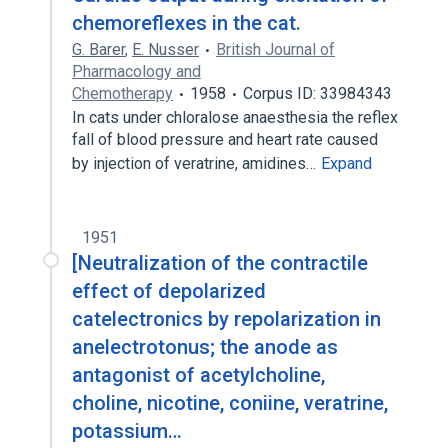
chemoreflexes in the cat.
G. Barer
,
E. Nusser
British Journal of
Pharmacology and
Chemotherapy
1958
Corpus ID: 33984343
In cats under chloralose anaesthesia the reflex
fall of blood pressure and heart rate caused
by injection of veratrine, amidines…
Expand
1951
[Neutralization of the contractile
effect of depolarized
catelectronics by repolarization in
anelectrotonus; the anode as
antagonist of acetylcholine,
choline, nicotine, coniine, veratrine,
potassium…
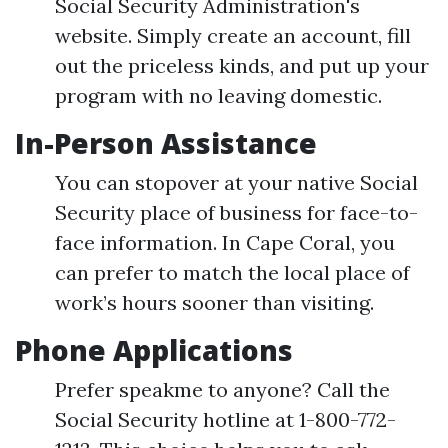
Social Security Administration's
website. Simply create an account, fill
out the priceless kinds, and put up your
program with no leaving domestic.
In-Person Assistance
You can stopover at your native Social
Security place of business for face-to-
face information. In Cape Coral, you
can prefer to match the local place of
work’s hours sooner than visiting.
Phone Applications
Prefer speakme to anyone? Call the
Social Security hotline at 1-800-772-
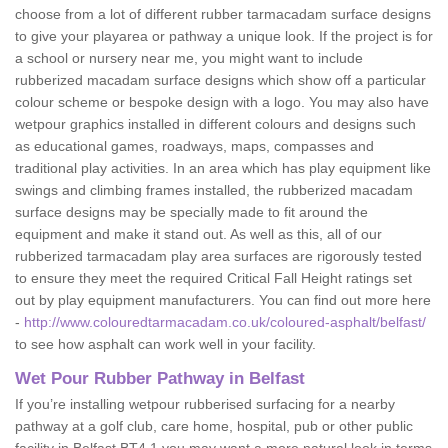
choose from a lot of different rubber tarmacadam surface designs
to give your playarea or pathway a unique look. If the project is for
a school or nursery near me, you might want to include
rubberized macadam surface designs which show off a particular
colour scheme or bespoke design with a logo. You may also have
wetpour graphics installed in different colours and designs such
as educational games, roadways, maps, compasses and
traditional play activities. In an area which has play equipment like
swings and climbing frames installed, the rubberized macadam
surface designs may be specially made to fit around the
equipment and make it stand out. As well as this, all of our
rubberized tarmacadam play area surfaces are rigorously tested
to ensure they meet the required Critical Fall Height ratings set
out by play equipment manufacturers. You can find out more here
-
http://www.colouredtarmacadam.co.uk/coloured-asphalt/belfast/
to see how asphalt can work well in your facility.
Wet Pour Rubber Pathway in Belfast
If you’re installing wetpour rubberised surfacing for a nearby
pathway at a golf club, care home, hospital, pub or other public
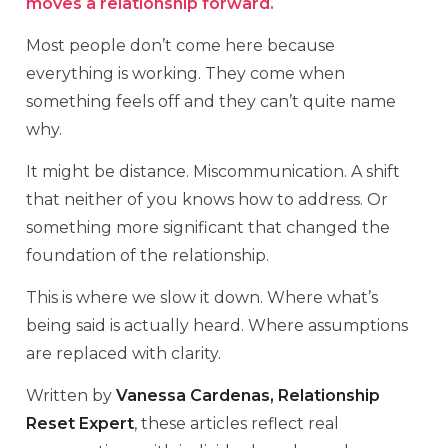
moves a relationship forward.
Most people don’t come here because
everything is working. They come when
something feels off and they can’t quite name
why.
It might be distance. Miscommunication. A shift
that neither of you knows how to address. Or
something more significant that changed the
foundation of the relationship.
This is where we slow it down. Where what’s
being said is actually heard. Where assumptions
are replaced with clarity.
Written by
Vanessa Cardenas, Relationship
Reset Expert
, these articles reflect real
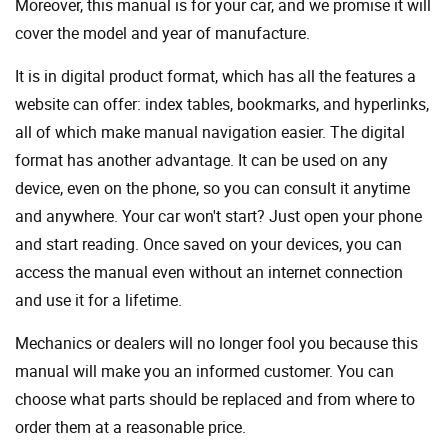
Moreover, this manual is for your car, and we promise it will
cover the model and year of manufacture.
It is in digital product format, which has all the features a
website can offer: index tables, bookmarks, and hyperlinks,
all of which make manual navigation easier. The digital
format has another advantage. It can be used on any
device, even on the phone, so you can consult it anytime
and anywhere. Your car won't start? Just open your phone
and start reading. Once saved on your devices, you can
access the manual even without an internet connection
and use it for a lifetime.
Mechanics or dealers will no longer fool you because this
manual will make you an informed customer. You can
choose what parts should be replaced and from where to
order them at a reasonable price.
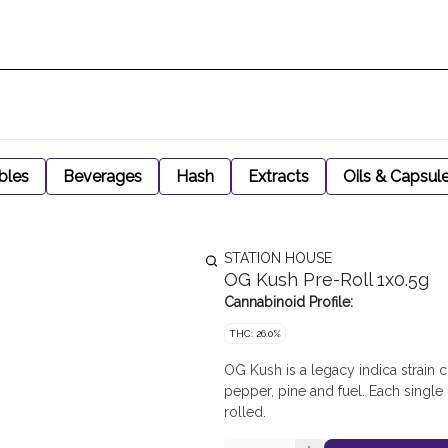
bles
Beverages
Hash
Extracts
Oils & Capsul
STATION HOUSE
OG Kush Pre-Roll 1x0.5g
Cannabinoid Profile:
THC: 26.0%
OG Kush is a legacy indica strain
pepper, pine and fuel. Each single
rolled.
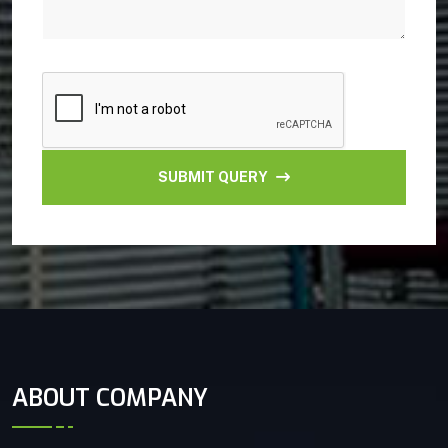
SUBMIT QUERY
ABOUT COMPANY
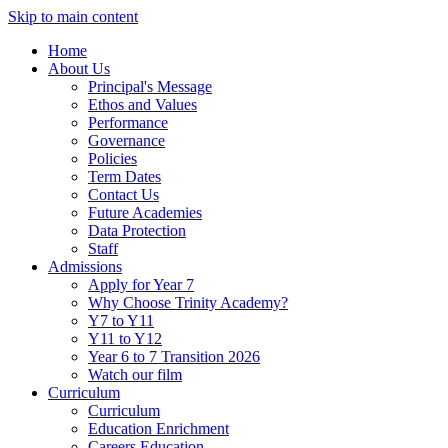
Skip to main content
Home
About Us
Principal's Message
Ethos and Values
Performance
Governance
Policies
Term Dates
Contact Us
Future Academies
Data Protection
Staff
Admissions
Apply for Year 7
Why Choose Trinity Academy?
Y7 to Y11
Y11 to Y12
Year 6 to 7 Transition 2026
Watch our film
Curriculum
Curriculum
Education Enrichment
Careers Education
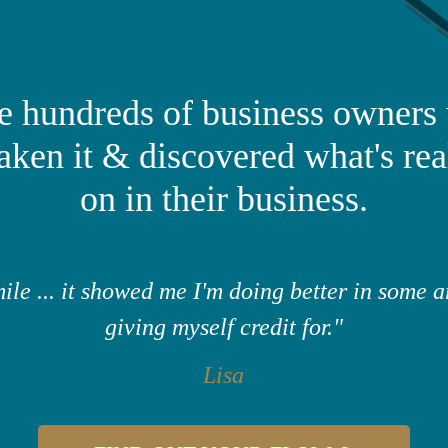
the hundreds of business owners
taken it & discovered what's rea
on in their business.
ile ... it showed me I'm doing better in some a
giving myself credit for."
Lisa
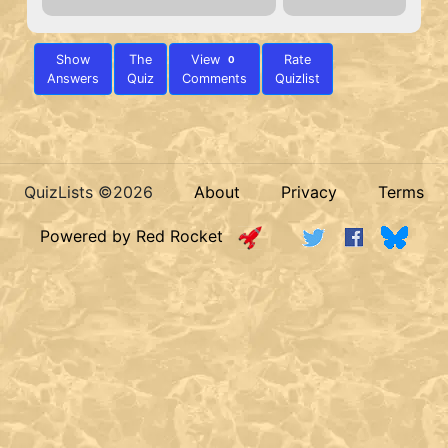
Show
The
View
Rate
0
Answers
Quiz
Comments
Quizlist
QuizLists ©2026
About
Privacy
Terms
Powered by Red Rocket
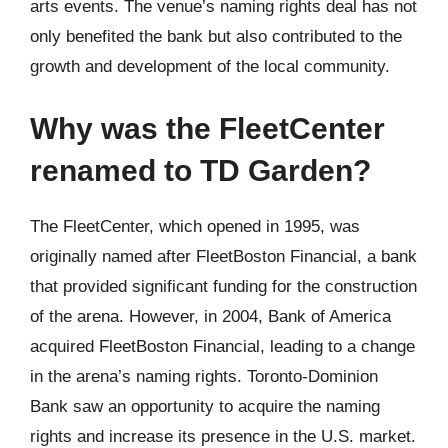
arts events. The venue’s naming rights deal has not
only benefited the bank but also contributed to the
growth and development of the local community.
Why was the FleetCenter
renamed to TD Garden?
The FleetCenter, which opened in 1995, was
originally named after FleetBoston Financial, a bank
that provided significant funding for the construction
of the arena. However, in 2004, Bank of America
acquired FleetBoston Financial, leading to a change
in the arena’s naming rights. Toronto-Dominion
Bank saw an opportunity to acquire the naming
rights and increase its presence in the U.S. market.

§ What you should do: The whole listing should be retyped word for word; none of its pictures belong in the copy.

§ Result:
chemoreflexes in the cat.
G. Barer
,
E. Nusser
British Journal of
Pharmacology and
Chemotherapy
1958
Corpus ID: 33984343
In cats under chloralose anaesthesia the reflex
fall of blood pressure and heart rate caused
by injection of veratrine, amidines…
Expand
1951
[Neutralization of the contractile
effect of depolarized
catelectronics by repolarization in
anelectrotonus; the anode as
antagonist of acetylcholine,
choline, nicotine, coniine, veratrine,
potassium…
Social Security Administration's
website. Simply create an account, fill
out the priceless kinds, and put up your
program with no leaving domestic.
In-Person Assistance
You can stopover at your native Social
Security place of business for face-to-
face information. In Cape Coral, you
can prefer to match the local place of
work’s hours sooner than visiting.
Phone Applications
Prefer speakme to anyone? Call the
Social Security hotline at 1-800-772-
choose from a lot of different rubber tarmacadam surface designs
to give your playarea or pathway a unique look. If the project is for
a school or nursery near me, you might want to include
rubberized macadam surface designs which show off a particular
colour scheme or bespoke design with a logo. You may also have
wetpour graphics installed in different colours and designs such
as educational games, roadways, maps, compasses and
traditional play activities. In an area which has play equipment like
swings and climbing frames installed, the rubberized macadam
surface designs may be specially made to fit around the
equipment and make it stand out. As well as this, all of our
rubberized tarmacadam play area surfaces are rigorously tested
to ensure they meet the required Critical Fall Height ratings set
out by play equipment manufacturers. You can find out more here
-
http://www.colouredtarmacadam.co.uk/coloured-asphalt/belfast/
to see how asphalt can work well in your facility.
Wet Pour Rubber Pathway in Belfast
If you’re installing wetpour rubberised surfacing for a nearby
pathway at a golf club, care home, hospital, pub or other public
moves a relationship forward.
Most people don’t come here because
everything is working. They come when
something feels off and they can’t quite name
why.
It might be distance. Miscommunication. A shift
that neither of you knows how to address. Or
something more significant that changed the
foundation of the relationship.
This is where we slow it down. Where what’s
being said is actually heard. Where assumptions
are replaced with clarity.
Written by
Vanessa Cardenas, Relationship
Reset Expert
, these articles reflect real
Moreover, this manual is for your car, and we promise it will
cover the model and year of manufacture.
It is in digital product format, which has all the features a
website can offer: index tables, bookmarks, and hyperlinks,
all of which make manual navigation easier. The digital
format has another advantage. It can be used on any
device, even on the phone, so you can consult it anytime
and anywhere. Your car won't start? Just open your phone
and start reading. Once saved on your devices, you can
access the manual even without an internet connection
and use it for a lifetime.
Mechanics or dealers will no longer fool you because this
manual will make you an informed customer. You can
choose what parts should be replaced and from where to
order them at a reasonable price.
bles
Beverages
Hash
Extracts
Oils & Capsul
STATION HOUSE
OG Kush Pre-Roll 1x0.5g
Cannabinoid Profile:
THC: 26.0%
OG Kush is a legacy indica strain
pepper, pine and fuel. Each single
rolled.
SUBMIT QUERY
ABOUT COMPANY
Skip to main content
Home
About Us
Principal's Message
Ethos and Values
Performance
Governance
Policies
Term Dates
Contact Us
Future Academies
Data Protection
Staff
Admissions
Apply for Year 7
Why Choose Trinity Academy?
Y7 to Y11
Y11 to Y12
Year 6 to 7 Transition 2026
Watch our film
Curriculum
Curriculum
Education Enrichment
Careers Education
the hundreds of business owners
taken it & discovered what's rea
on in their business.
ile ... it showed me I'm doing better in some a
giving myself credit for."
Lisa
Show
The
View
Rate
0
Answers
Quiz
Comments
Quizlist
QuizLists ©2026
About
Privacy
Terms
Powered by Red Rocket
arts events. The venue’s naming rights deal has not
only benefited the bank but also contributed to the
growth and development of the local community.
Why was the FleetCenter
renamed to TD Garden?
The FleetCenter, which opened in 1995, was
originally named after FleetBoston Financial, a bank
that provided significant funding for the construction
of the arena. However, in 2004, Bank of America
acquired FleetBoston Financial, leading to a change
in the arena’s naming rights. Toronto-Dominion
Bank saw an opportunity to acquire the naming
rights and increase its presence in the U.S. market.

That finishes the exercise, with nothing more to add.